→ **Required work**
Every line of the entries below from the one containing "ತನ್ನ ಗಾಂಭೀರ್ಯ ಕಳೆದುಕೊಂಡಿದೆ. ಪರಿಷತ್‌ಗೆ ತನ್ನದೇ" to the one containing "ವಿಷಾದಿಸಿದರು.", both ends included, must be written out exactly. No other line belongs in the answer.
________________________________________
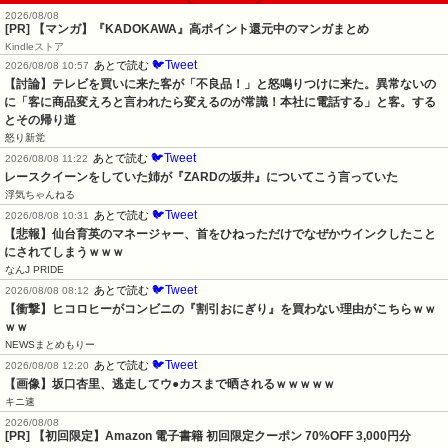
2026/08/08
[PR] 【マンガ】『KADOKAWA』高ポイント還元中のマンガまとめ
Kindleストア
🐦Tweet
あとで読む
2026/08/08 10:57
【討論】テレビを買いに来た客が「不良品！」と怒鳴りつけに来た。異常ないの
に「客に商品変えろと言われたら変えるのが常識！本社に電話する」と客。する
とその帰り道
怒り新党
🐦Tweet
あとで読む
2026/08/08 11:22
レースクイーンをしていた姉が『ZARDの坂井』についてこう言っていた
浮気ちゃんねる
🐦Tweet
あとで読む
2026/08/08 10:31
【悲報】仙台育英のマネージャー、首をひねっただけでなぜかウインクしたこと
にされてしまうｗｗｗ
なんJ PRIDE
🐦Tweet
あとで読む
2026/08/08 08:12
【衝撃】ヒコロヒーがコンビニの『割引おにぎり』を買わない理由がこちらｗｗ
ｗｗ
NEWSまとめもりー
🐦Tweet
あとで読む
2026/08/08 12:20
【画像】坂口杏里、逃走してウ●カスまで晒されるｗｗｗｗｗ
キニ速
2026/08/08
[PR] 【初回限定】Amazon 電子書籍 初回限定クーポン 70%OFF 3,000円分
________________________________________
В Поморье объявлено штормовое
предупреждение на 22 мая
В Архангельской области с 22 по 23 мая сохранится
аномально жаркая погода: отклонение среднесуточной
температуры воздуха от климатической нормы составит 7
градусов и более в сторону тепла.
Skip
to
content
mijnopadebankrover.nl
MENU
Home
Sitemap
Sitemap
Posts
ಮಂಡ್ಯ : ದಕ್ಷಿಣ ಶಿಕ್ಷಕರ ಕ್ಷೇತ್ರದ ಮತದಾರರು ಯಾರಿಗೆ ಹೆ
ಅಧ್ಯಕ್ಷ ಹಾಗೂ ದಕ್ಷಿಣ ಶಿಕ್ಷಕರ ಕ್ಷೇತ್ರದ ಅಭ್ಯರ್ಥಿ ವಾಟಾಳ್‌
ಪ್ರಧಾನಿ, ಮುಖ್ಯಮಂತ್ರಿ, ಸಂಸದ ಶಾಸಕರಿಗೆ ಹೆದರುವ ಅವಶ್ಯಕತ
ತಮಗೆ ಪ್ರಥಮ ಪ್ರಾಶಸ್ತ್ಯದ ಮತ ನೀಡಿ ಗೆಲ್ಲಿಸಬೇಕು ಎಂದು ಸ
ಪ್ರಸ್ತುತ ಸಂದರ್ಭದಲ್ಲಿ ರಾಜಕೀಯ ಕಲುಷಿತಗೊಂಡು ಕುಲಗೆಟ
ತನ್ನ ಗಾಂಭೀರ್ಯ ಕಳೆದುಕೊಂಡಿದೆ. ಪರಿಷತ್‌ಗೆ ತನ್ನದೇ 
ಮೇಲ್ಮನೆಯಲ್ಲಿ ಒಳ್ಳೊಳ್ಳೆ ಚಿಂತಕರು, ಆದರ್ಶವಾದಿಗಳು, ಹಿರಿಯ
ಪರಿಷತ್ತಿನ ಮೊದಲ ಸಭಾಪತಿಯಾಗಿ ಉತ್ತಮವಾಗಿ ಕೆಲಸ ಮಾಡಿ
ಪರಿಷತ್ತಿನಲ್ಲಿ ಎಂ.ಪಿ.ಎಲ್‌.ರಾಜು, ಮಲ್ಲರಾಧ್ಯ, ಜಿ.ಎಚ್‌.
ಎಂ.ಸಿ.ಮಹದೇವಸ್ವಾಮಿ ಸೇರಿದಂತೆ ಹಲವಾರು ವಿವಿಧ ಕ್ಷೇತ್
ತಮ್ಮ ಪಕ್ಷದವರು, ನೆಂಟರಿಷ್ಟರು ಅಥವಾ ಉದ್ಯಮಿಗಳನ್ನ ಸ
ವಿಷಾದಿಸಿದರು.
________________________________________
→ **Solution for this problem**
ತನ್ನ ಗಾಂಭೀರ್ಯ ಕಳೆದುಕೊಂಡಿದೆ. ಪರಿಷತ್‌ಗೆ ತನ್ನದೇ 
ಮೇಲ್ಮನೆಯಲ್ಲಿ ಒಳ್ಳೊಳ್ಳೆ ಚಿಂತಕರು, ಆದರ್ಶವಾದಿಗಳು, ಹಿರಿಯ
ಪರಿಷತ್ತಿನ ಮೊದಲ ಸಭಾಪತಿಯಾಗಿ ಉತ್ತಮವಾಗಿ ಕೆಲಸ ಮಾಡಿ
ಪರಿಷತ್ತಿನಲ್ಲಿ ಎಂ.ಪಿ.ಎಲ್‌.ರಾಜು, ಮಲ್ಲರಾಧ್ಯ, ಜಿ.ಎಚ್‌.
ಎಂ.ಸಿ.ಮಹದೇವಸ್ವಾಮಿ ಸೇರಿದಂತೆ ಹಲವಾರು ವಿವಿಧ ಕ್ಷೇತ್
ತಮ್ಮ ಪಕ್ಷದವರು, ನೆಂಟರಿಷ್ಟರು ಅಥವಾ ಉದ್ಯಮಿಗಳನ್ನ ಸ
ವಿಷಾದಿಸಿದರು.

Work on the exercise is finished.